Work to complete: The answer should match the entries below word for word, minus their pictures.

Records shown:
▬▬▬
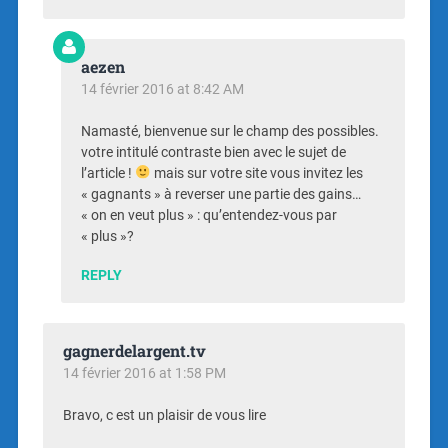
aezen
14 février 2016 at 8:42 AM
Namasté, bienvenue sur le champ des possibles.
votre intitulé contraste bien avec le sujet de
l’article !
mais sur votre site vous invitez les
« gagnants » à reverser une partie des gains…
« on en veut plus » : qu’entendez-vous par
« plus »?
REPLY
gagnerdelargent.tv
14 février 2016 at 1:58 PM
Bravo, c est un plaisir de vous lire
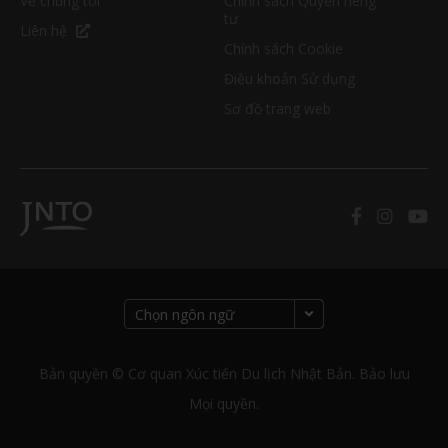
Về chúng tôi
Chính sách Quyền riêng
tư
Liên hệ
Chính sách Cookie
Điều khoản Sử dụng
Sơ đồ trang web
Bản quyền © Cơ quan Xúc tiến Du lịch Nhật Bản. Bảo lưu
Mọi quyền.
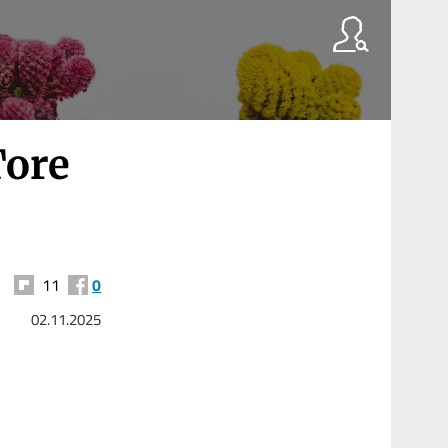
Tore
11
0
02.11.2025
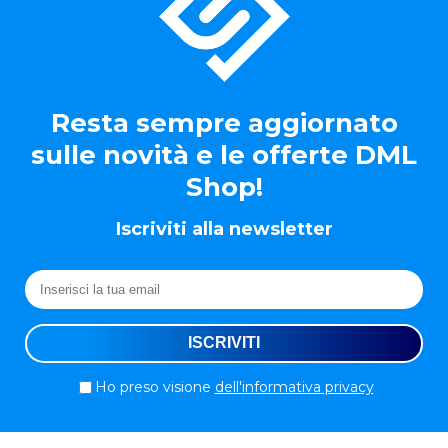
Resta sempre aggiornato
sulle novità e le offerte DML
Shop!
Iscriviti alla newsletter
Ho preso visione
dell'informativa privacy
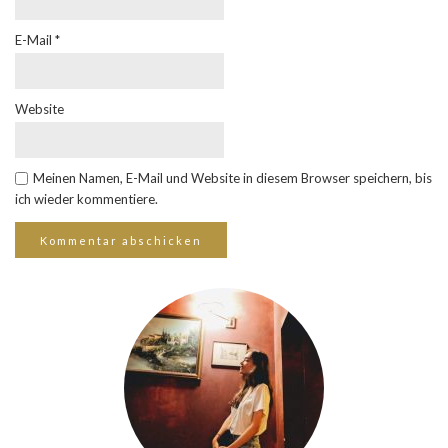
E-Mail
*
Website
Meinen Namen, E-Mail und Website in diesem Browser speichern, bis
ich wieder kommentiere.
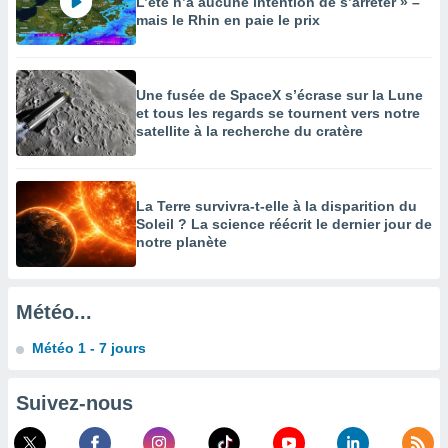
es
L’été n’a aucune intention de s’arrêter » –
mais le Rhin en paie le prix
 :
et/ou
 à des
ions sur
Une fusée de SpaceX s’écrase sur la Lune
eil,
et tous les regards se tournent vers notre
des
satellite à la recherche du cratère
limitées
nner la
, créer
La Terre survivra-t-elle à la disparition du
ils pour
Soleil ? La science réécrit le dernier jour de
ité
notre planète
lisée,
des
our
Météo...
nner des
és
Météo 1 - 7 jours
lisées,
s profils
enus
Suivez-nous
lisés,
des
our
▬▬▬
Expected answer:
aezen
14 février 2016 at 8:42 AM
Namasté, bienvenue sur le champ des possibles.
votre intitulé contraste bien avec le sujet de
l’article !
mais sur votre site vous invitez les
« gagnants » à reverser une partie des gains…
« on en veut plus » : qu’entendez-vous par
« plus »?
REPLY
gagnerdelargent.tv
14 février 2016 at 1:58 PM
Bravo, c est un plaisir de vous lire
Về chúng tôi
Chính sách Quyền riêng
tư
Liên hệ
Chính sách Cookie
Điều khoản Sử dụng
Sơ đồ trang web
Bản quyền © Cơ quan Xúc tiến Du lịch Nhật Bản. Bảo lưu
Mọi quyền.
Tore
11
0
02.11.2025
Resta sempre aggiornato
sulle novità e le offerte DML
Shop!
Iscriviti alla newsletter
Ho preso visione
dell'informativa privacy
E-Mail
*
Website
Meinen Namen, E-Mail und Website in diesem Browser speichern, bis
ich wieder kommentiere.
es
L’été n’a aucune intention de s’arrêter » –
mais le Rhin en paie le prix
 :
et/ou
 à des
ions sur
Une fusée de SpaceX s’écrase sur la Lune
eil,
et tous les regards se tournent vers notre
des
satellite à la recherche du cratère
limitées
nner la
, créer
La Terre survivra-t-elle à la disparition du
ils pour
Soleil ? La science réécrit le dernier jour de
ité
notre planète
lisée,
des
our
Météo...
nner des
és
Météo 1 - 7 jours
lisées,
s profils
enus
Suivez-nous
lisés,
des
our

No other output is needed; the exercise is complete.